As a review in Publishers Weekly states, The Martians is an “enthrallingly bizarre and surprisingly poignant account of humankind’s limitless willingness to believe.” Indeed, the media ecology that Baron describes in The Martians seems strikingly similar to the digital landscape we live in now. Social media and digital platforms enable amateurs to conduct and document their own experiments, with homegrown projects such as Planet Weird’s Hellier (which documents cases of “high weirdness” from Kentucky goblins to interstellar figures) picking up distribution through streaming services such as Amazon Prime. Perhaps taking the place of the treatises, articles, and public lectures that Lowell and others offered at the turn of the century, these stories of potentially superior extraterrestrial life have absorbed quasi-religious coding, blending the scientific with the metaphysical. It is to this point that a review in Pop Matters critiques Baron’s failure to “find a dark side to this craze” of Lowell’s pseudoscience turned popular phenomenon, suggesting that the book ignores the ongoing social strife of Lowell’s day and, by extension, our own.
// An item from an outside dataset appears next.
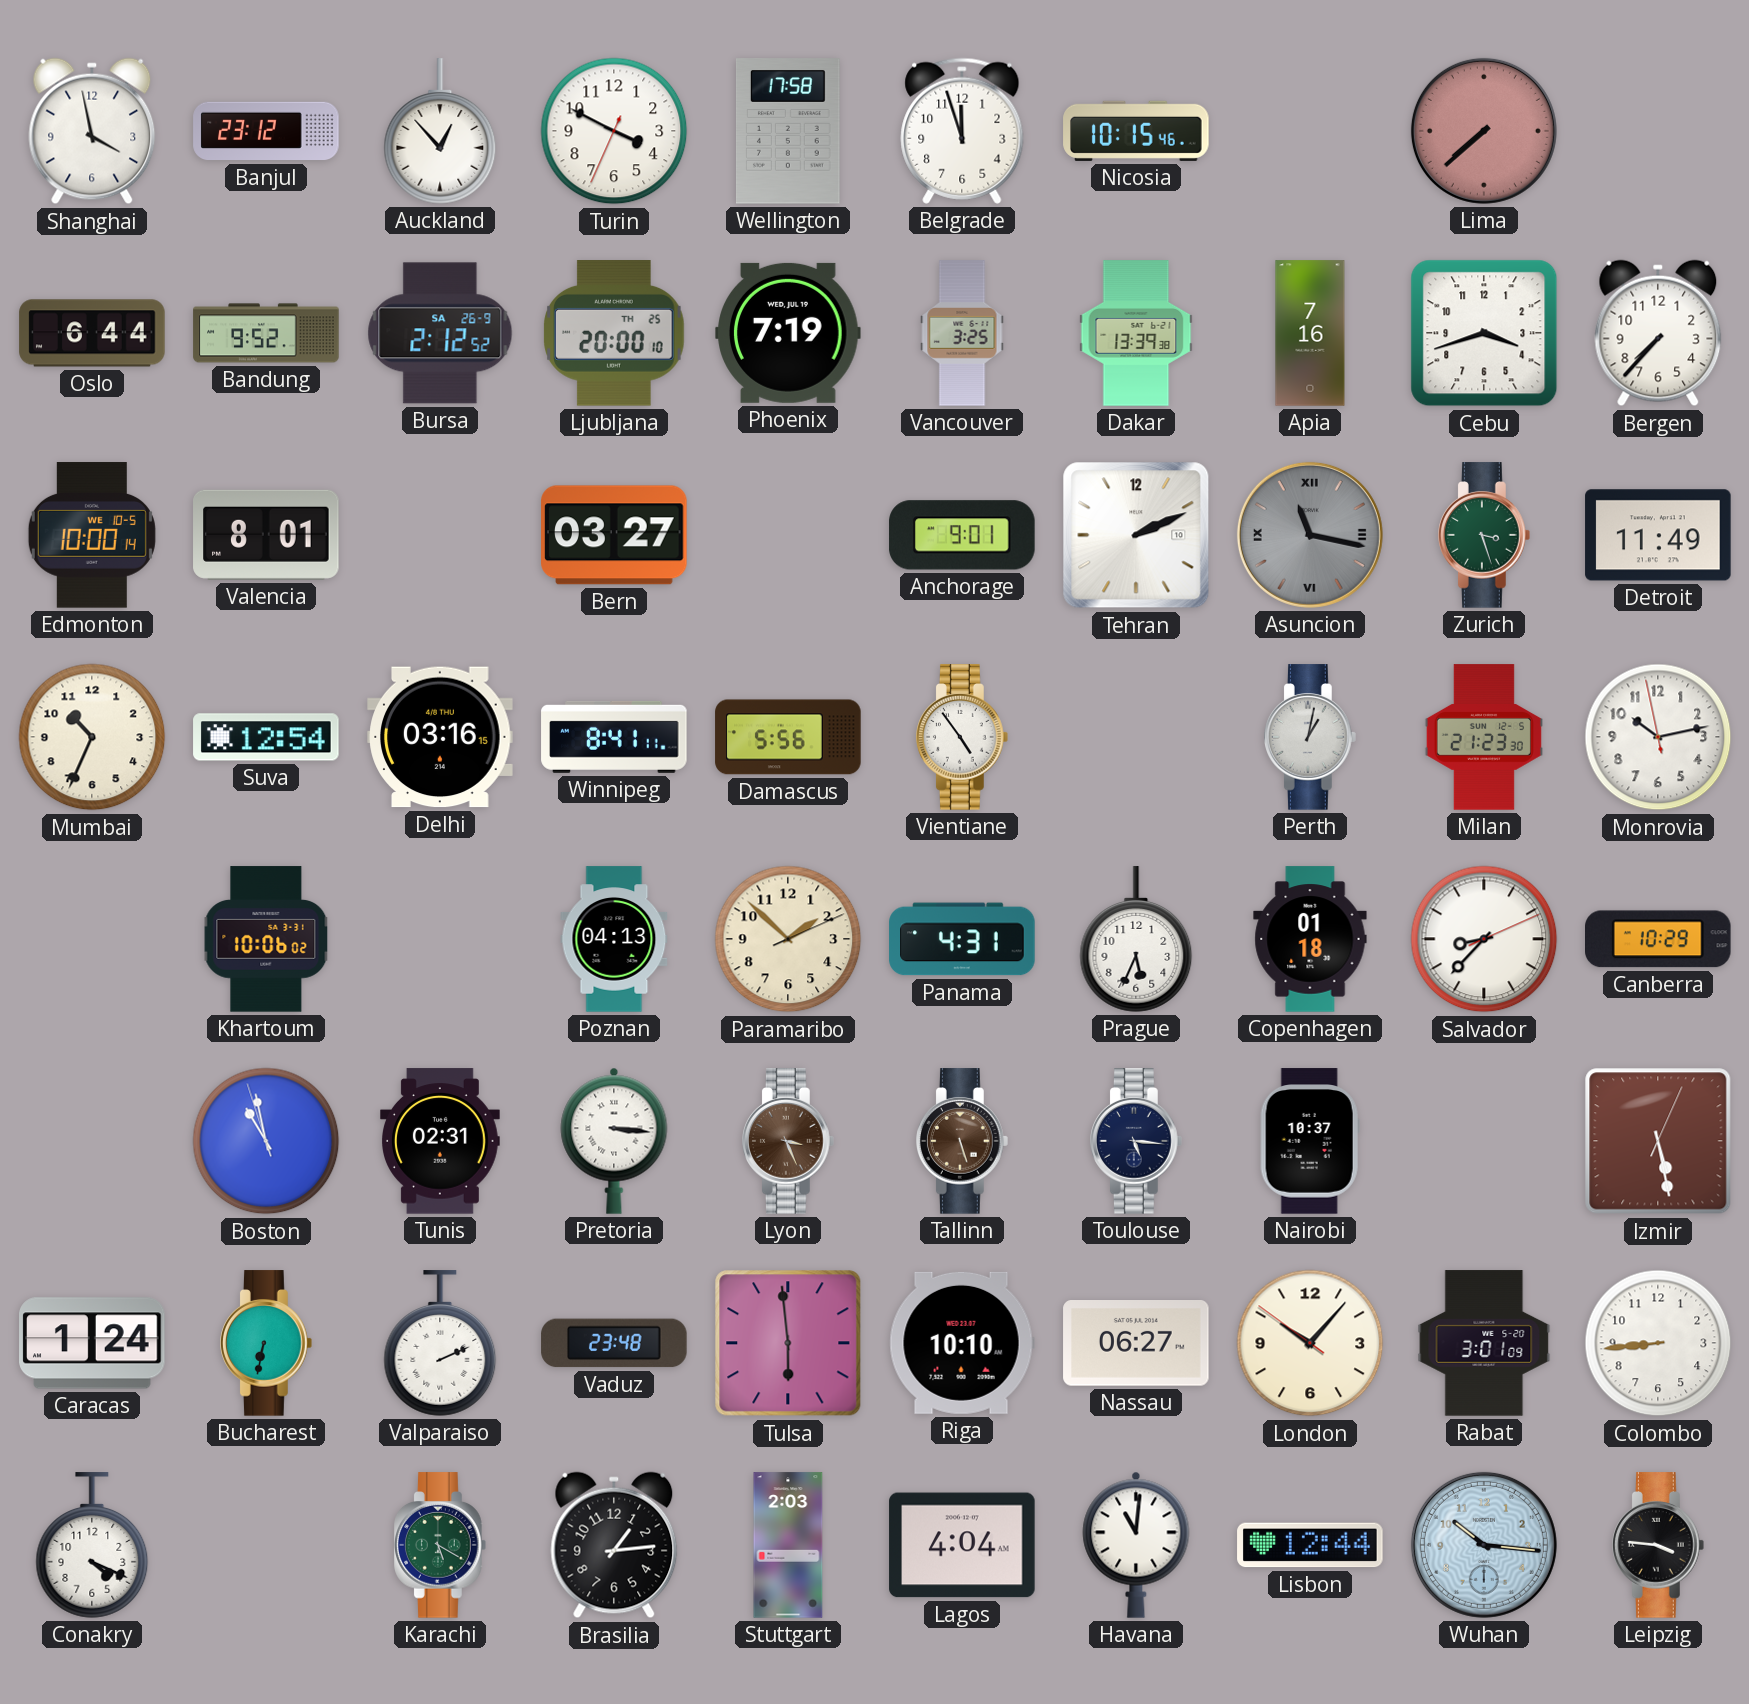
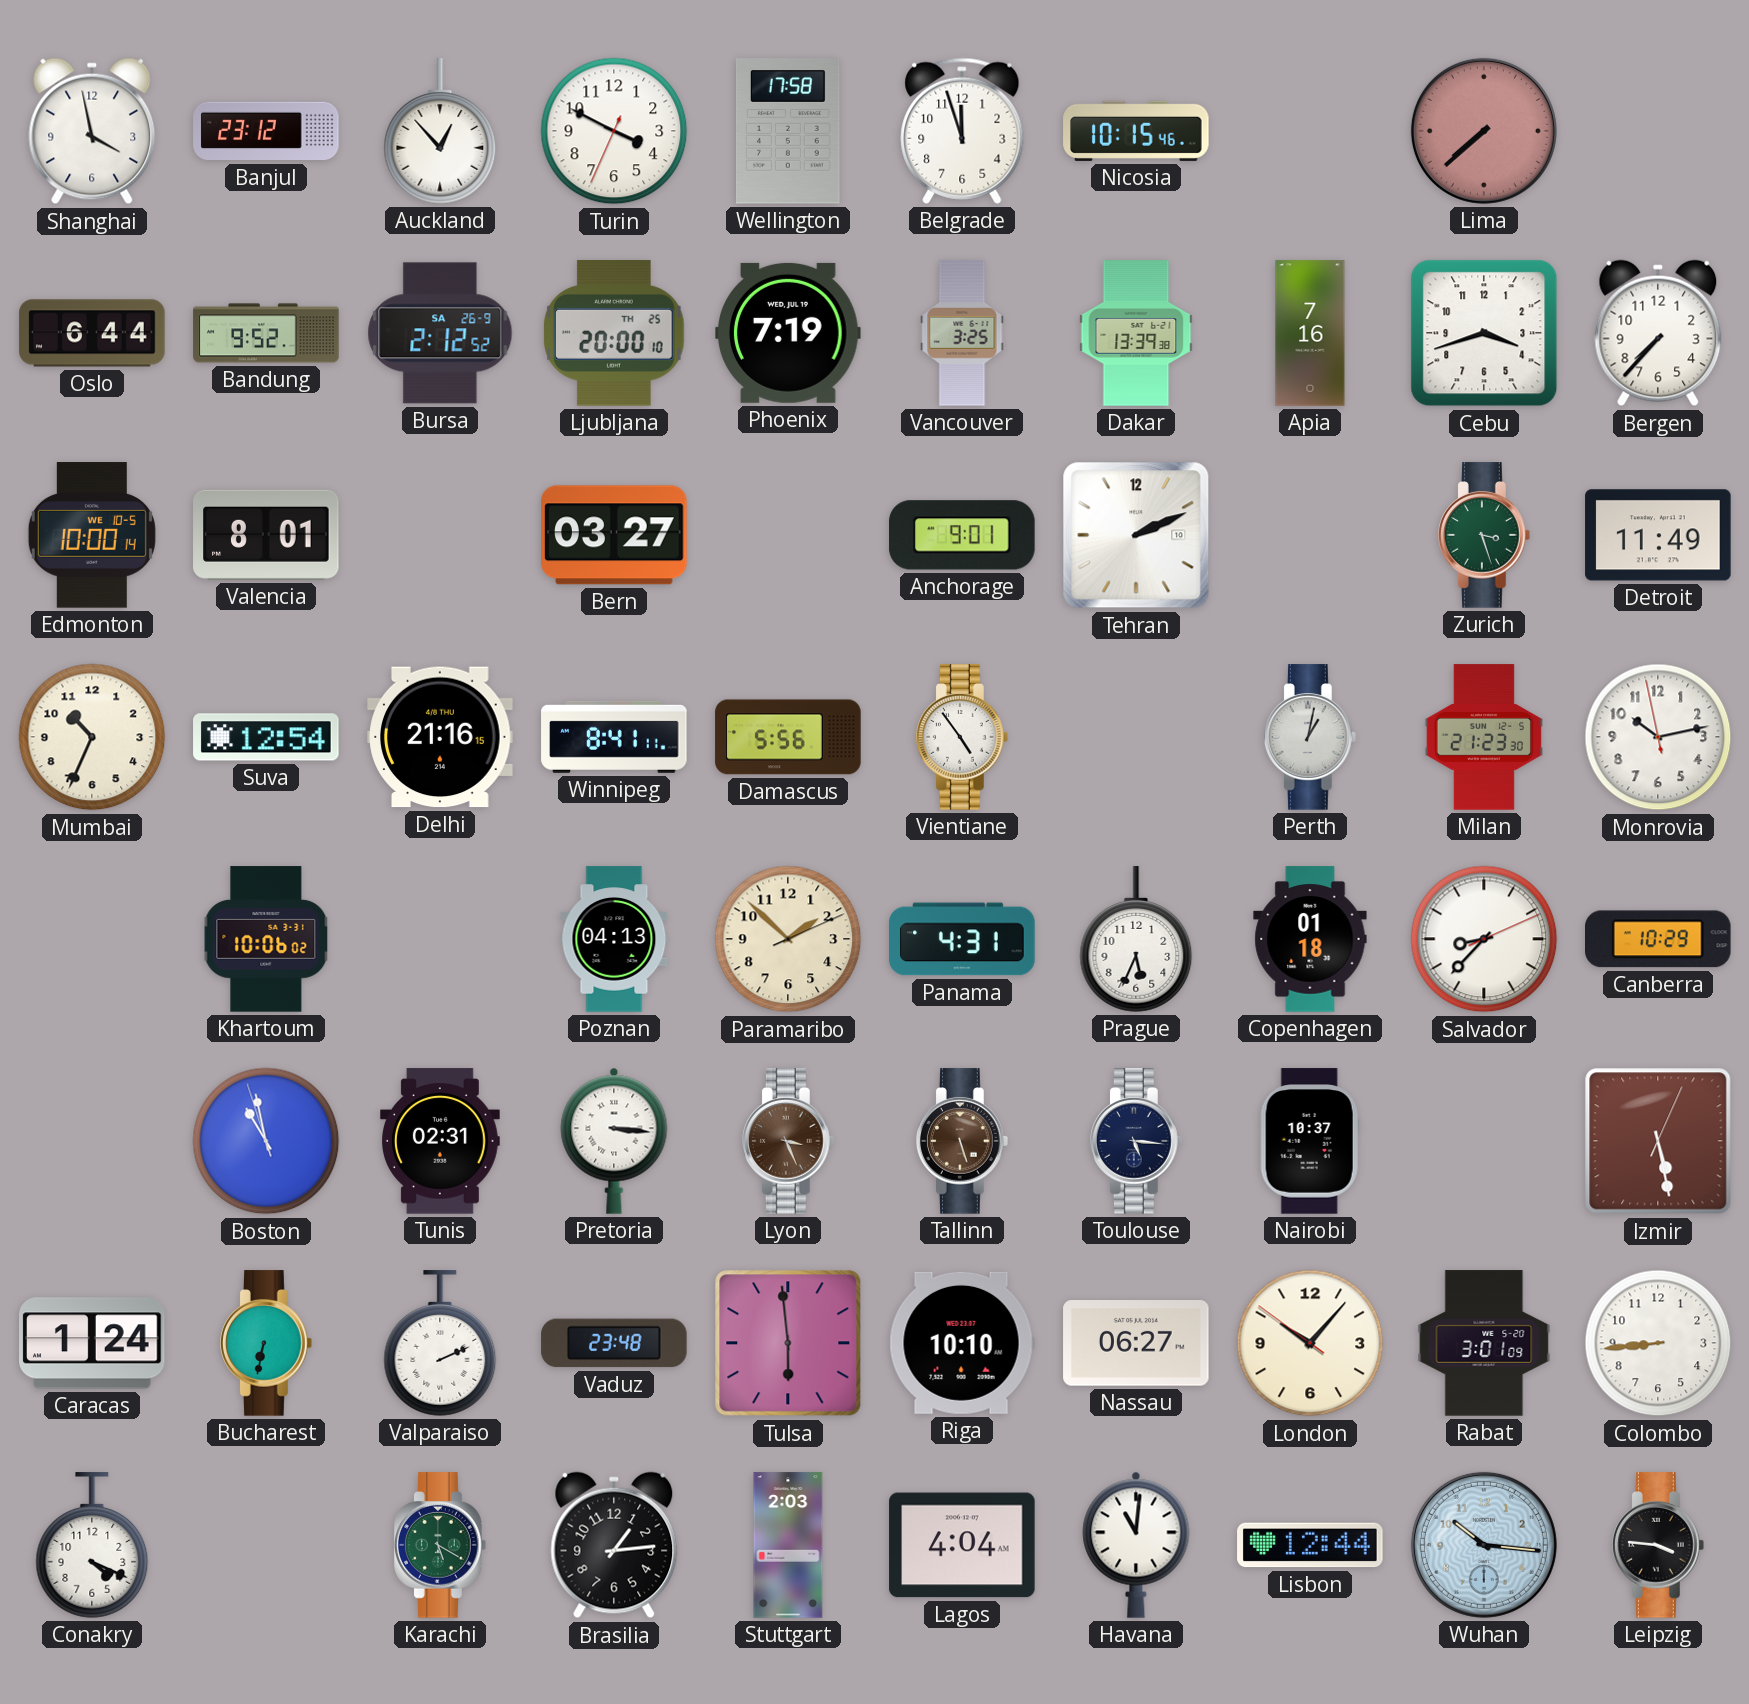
Asuncion: 11:17 -> none
Delhi: 03:16 -> 21:16
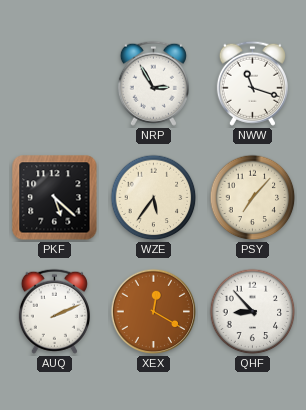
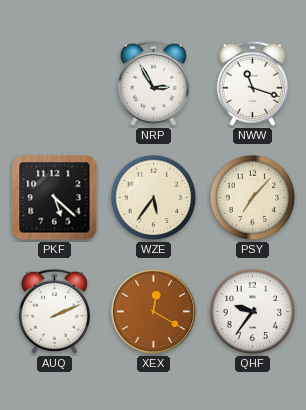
QHF: 8:53 -> 9:36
Baron’s history instead focuses on the very personal element of obsession, tracing the negative impacts on Lowell and his contemporaries rather than making sweeping statements about society at large.
Baron ends his history by tracing the influence of Lowell’s imaginative theories of canals formed by sentient life on Mars to contemporary science and media, arguing that “one lesson of the tale” is that “human imagination is a force so potent that it can change what is true.” Lowell’s theories and the very public debates about them led directly to the media depictions of Martians with antennae, Nikola Tesla’s obsessive efforts to communicate with Mars via radio, and cultural images of uncannily humanoid extraterrestrial lifeforms. These ideas likewise inspired novelists like Edgar Rice Burroughs, whose A Princess of Mars (1912) in turn inspired young dreamers and scientists such as Carl Sagan and David Baron himself. Lowell’s work continues to leave its mark on public interest and scientific discovery. The Martians is a delightfully detailed and shockingly tender history that captures the converging powers of imagination—suggesting that humanity’s desire to know, understand, and connect with the world around it, while potentially flawed in execution, can lead to profound and lasting societal change.